I have a couple nexus wheels I have picked up over the past couple years, a 3 speed hub with a coaster brake, and one without a brake. I was going to put the one with a coaster brake on a shelby frame when I found out that the measurements for the rear dropout on the schwinn frame (the one the wheel originally came off of) is 5.25 inches, while the shelby is 4.5 inches. I could "cold set" the shelby frame to accommodate the nexus wheel, but I would prefer not to alter the frame as I want to keep it where I can transition back and forth between a new departure and the nexus wheel. Has anyone here worked through this issue, and if so how did you work out the problem? Do I need to look at another wheel? Is it possible to move the brake assemble to the outside of the frame (this would buy me the room I need). Any help would be greatly appreciated.

Thanks,
Ken


With coaster brake



 

Without Coaster brake




Frame spacing for the Shelby and motorbike


----------



## fordmike65 (Mar 9, 2018)

oskisan said:


> I have a couple nexus wheels I have picked up over the past couple years, a 3 speed hub with a coaster brake, and one without a brake. I was going to put the one with a coaster brake on a shelby frame when I found out that the measurements for the rear dropout on the schwinn frame (the one the wheel originally came off of) is 5.25 inches, while the shelby is 4.5 inches. I could "cold set" the shelby frame to accommodate the nexus wheel, but I would prefer not to alter the frame as I want to keep it where I can transition back and forth between a new departure and the nexus wheel. Has anyone here worked through this issue, and if so how did you work out the problem? Do I need to look at another wheel? Is it possible to move the brake assemble to the outside of the frame (this would buy me the room I need). Any help would be greatly appreciated.
> 
> Thanks,
> Ken



Looks like some good stuff right there. Have more pics of your projects?


----------



## phantom (Mar 9, 2018)

My rider Phantom with a 7 speed Nexus laced into an S2...Took it off, going to redo with a 2 speed manual Bendix.


----------



## abe lugo (Mar 9, 2018)

In most cases you have to speed the rear drop outs.


----------



## 1817cent (Mar 9, 2018)

I put a 7 speed Nexus on a Hiawatha Super and had to do a bit of spreading of the dropouts to get it in.  Took a bit of work but the bike rides fine after 10k miles.  Jay


----------



## fordmike65 (Mar 9, 2018)

abe lugo said:


> In most cases you have to speed the rear drop outs.



Spread?


----------



## phantom (Mar 9, 2018)

abe lugo said:


> In most cases you have to speed the rear drop outs.



I did, but easy enough to do by hand with one person.
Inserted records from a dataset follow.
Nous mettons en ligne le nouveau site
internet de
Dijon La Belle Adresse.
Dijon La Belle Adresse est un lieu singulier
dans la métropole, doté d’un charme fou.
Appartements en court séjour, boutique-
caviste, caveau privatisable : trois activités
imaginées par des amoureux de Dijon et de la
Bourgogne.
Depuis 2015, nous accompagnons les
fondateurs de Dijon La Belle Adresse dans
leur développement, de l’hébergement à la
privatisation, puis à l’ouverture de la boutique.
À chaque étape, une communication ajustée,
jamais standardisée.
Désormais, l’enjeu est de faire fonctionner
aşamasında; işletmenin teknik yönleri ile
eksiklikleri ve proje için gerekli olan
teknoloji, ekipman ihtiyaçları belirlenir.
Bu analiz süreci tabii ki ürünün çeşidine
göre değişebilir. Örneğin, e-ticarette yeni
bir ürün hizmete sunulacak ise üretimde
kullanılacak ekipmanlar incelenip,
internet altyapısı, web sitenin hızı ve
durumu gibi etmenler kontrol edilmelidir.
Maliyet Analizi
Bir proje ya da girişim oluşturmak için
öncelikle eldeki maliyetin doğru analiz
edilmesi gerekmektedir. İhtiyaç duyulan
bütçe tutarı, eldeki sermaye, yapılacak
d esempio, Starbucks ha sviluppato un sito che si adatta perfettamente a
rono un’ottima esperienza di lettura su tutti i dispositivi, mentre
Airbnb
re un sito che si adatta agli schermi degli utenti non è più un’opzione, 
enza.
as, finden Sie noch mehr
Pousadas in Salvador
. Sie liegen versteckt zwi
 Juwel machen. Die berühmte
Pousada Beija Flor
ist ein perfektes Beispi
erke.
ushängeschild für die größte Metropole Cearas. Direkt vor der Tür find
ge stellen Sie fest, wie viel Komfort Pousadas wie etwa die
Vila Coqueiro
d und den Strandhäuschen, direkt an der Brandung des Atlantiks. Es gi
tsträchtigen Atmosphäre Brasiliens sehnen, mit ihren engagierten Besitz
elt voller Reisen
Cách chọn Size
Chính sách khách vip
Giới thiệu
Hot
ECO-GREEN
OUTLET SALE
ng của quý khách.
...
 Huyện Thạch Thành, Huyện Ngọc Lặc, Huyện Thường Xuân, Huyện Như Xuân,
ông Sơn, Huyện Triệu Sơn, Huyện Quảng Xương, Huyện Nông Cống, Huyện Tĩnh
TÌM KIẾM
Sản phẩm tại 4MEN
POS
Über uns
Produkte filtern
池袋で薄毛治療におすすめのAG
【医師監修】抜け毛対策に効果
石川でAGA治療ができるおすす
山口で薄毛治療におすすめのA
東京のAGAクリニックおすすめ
Spread, that is.


----------



## abe lugo (Mar 9, 2018)

I guess, you called "Cold" set, there is thread here or on ratrodbikes on making a threaded tool to do this. Also note you have to go a bit father so the rear wheel can be easily removed to change the tire in case of a flat.


----------



## oskisan (Mar 10, 2018)

Thanks guys..  I was hoping not to Cold Set the frame as I want to be able to interchange between the nexus and new departure (put it back to be the way it is suppose to be). I'll try brute force on the frame to see if I an get it to fit in there (looks like it is off by about an inch), either that or I'll have to find more of an old sacrificial frame to do this on.
Ken-


----------



## mike j (Mar 10, 2018)

Old American iron is pretty malleable, an inch shouldn't be a problem. These classics are much better riders w/ more speeds. Good luck & have fun w/ it.


----------



## oskisan (Mar 10, 2018)

fordmike65 said:


> Looks like some good stuff right there. Have more pics of your projects?
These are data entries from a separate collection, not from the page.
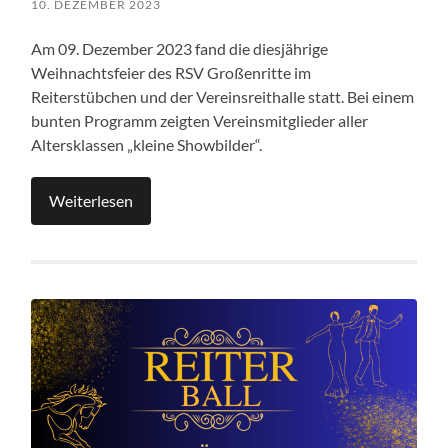
10. DEZEMBER 2023
Am 09. Dezember 2023 fand die diesjährige
Weihnachtsfeier des RSV Großenritte im
Reiterstübchen und der Vereinsreithalle statt. Bei einem
bunten Programm zeigten Vereinsmitglieder aller
Altersklassen „kleine Showbilder“.
Weiterlesen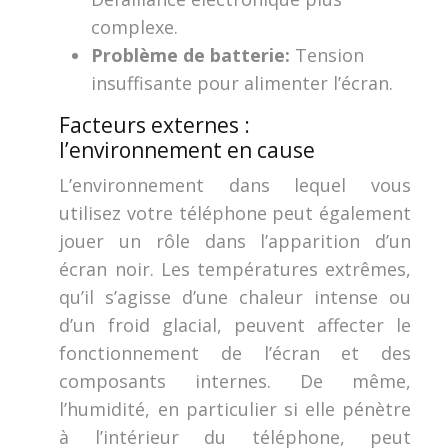
complexe.
Problème de batterie:
Tension
insuffisante pour alimenter l’écran.
Facteurs externes :
l’environnement en cause
L’environnement dans lequel vous
utilisez votre téléphone peut également
jouer un rôle dans l’apparition d’un
écran noir. Les températures extrêmes,
qu’il s’agisse d’une chaleur intense ou
d’un froid glacial, peuvent affecter le
fonctionnement de l’écran et des
composants internes. De même,
l’humidité, en particulier si elle pénètre
à l’intérieur du téléphone, peut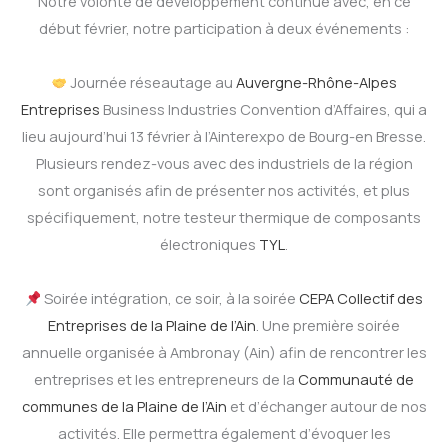
Notre volonté de développement continue avec, en ce
début février, notre participation à deux événements :
Journée réseautage au
Auvergne-Rhône-Alpes
Entreprises
Business Industries Convention d’Affaires, qui a
lieu aujourd’hui 13 février à l’Ainterexpo de Bourg-en Bresse.
Plusieurs rendez-vous avec des industriels de la région
sont organisés afin de présenter nos activités, et plus
spécifiquement, notre testeur thermique de composants
électroniques
TYL
.
Soirée intégration, ce soir, à la soirée
CEPA Collectif des
Entreprises de la Plaine de l’Ain
. Une première soirée
annuelle organisée à Ambronay (Ain) afin de rencontrer les
entreprises et les entrepreneurs de la
Communauté de
communes de la Plaine de l’Ain
et d’échanger autour de nos
activités. Elle permettra également d’évoquer les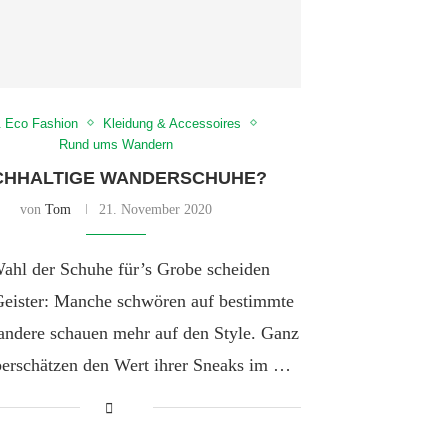
& Eco Fashion
Kleidung & Accessoires
Rund ums Wandern
CHHALTIGE WANDERSCHUHE?
von
Tom
21. November 2020
Wahl der Schuhe für’s Grobe scheiden
 Geister: Manche schwören auf bestimmte
andere schauen mehr auf den Style. Ganz
berschätzen den Wert ihrer Sneaks im …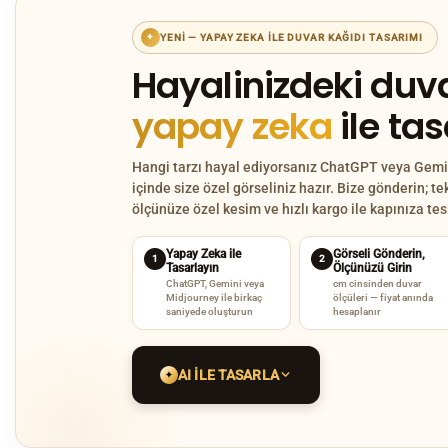
YENI — YAPAY ZEKA ILE DUVAR KAĞIDI TASARIMI
✦
Hayalinizdeki duva
yapay zeka
ile ta
Hangi tarzı hayal ediyorsanız ChatGPT veya Gemin
içinde size özel görseliniz hazır. Bize gönderin; te
ölçünüze özel kesim ve hızlı kargo ile kapınıza te
Yapay Zeka ile
Görseli Gönderin,
1
2
Tasarlayın
Ölçünüzü Girin
ChatGPT, Gemini veya
cm cinsinden duvar
Midjourney ile birkaç
ölçüleri — fiyat anında
saniyede oluşturun
hesaplanır
AI ILE TASARLA
✦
Hey there Mike...   Too many project going on at the same time! I'll try to find a couple more pics of some of my projects...


----------



## PCHiggin (Mar 10, 2018)

You could spread the frame for the Nexus hub then make up some spacers to use the old hub


----------



## Saving Tempest (Mar 10, 2018)

phantom said:


> I did, but easy enough to do by hand with one person. Spread, that is.
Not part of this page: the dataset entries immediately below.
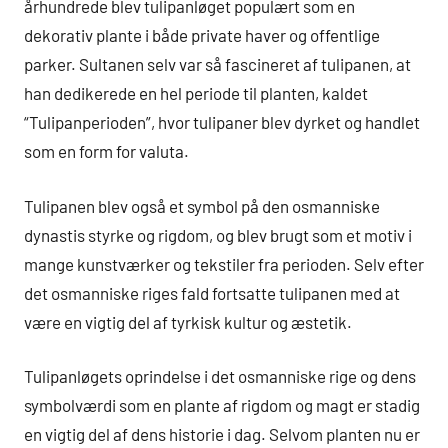
århundrede blev tulipanløget populært som en
dekorativ plante i både private haver og offentlige
parker. Sultanen selv var så fascineret af tulipanen, at
han dedikerede en hel periode til planten, kaldet
“Tulipanperioden”, hvor tulipaner blev dyrket og handlet
som en form for valuta.
Tulipanen blev også et symbol på den osmanniske
dynastis styrke og rigdom, og blev brugt som et motiv i
mange kunstværker og tekstiler fra perioden. Selv efter
det osmanniske riges fald fortsatte tulipanen med at
være en vigtig del af tyrkisk kultur og æstetik.
Tulipanløgets oprindelse i det osmanniske rige og dens
symbolværdi som en plante af rigdom og magt er stadig
en vigtig del af dens historie i dag. Selvom planten nu er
I'm still trying not to do that to Beryl...just because there are a bazillion Schwinn wheels out there doesn't mean I wanna use them on everything.


----------



## phantom (Mar 10, 2018)

Saving Tempest said:


> I'm still trying not to do that to Beryl...just because there are a bazillion Schwinn wheels out there doesn't mean I wanna use them on everything.



WTH is Beryl ?


----------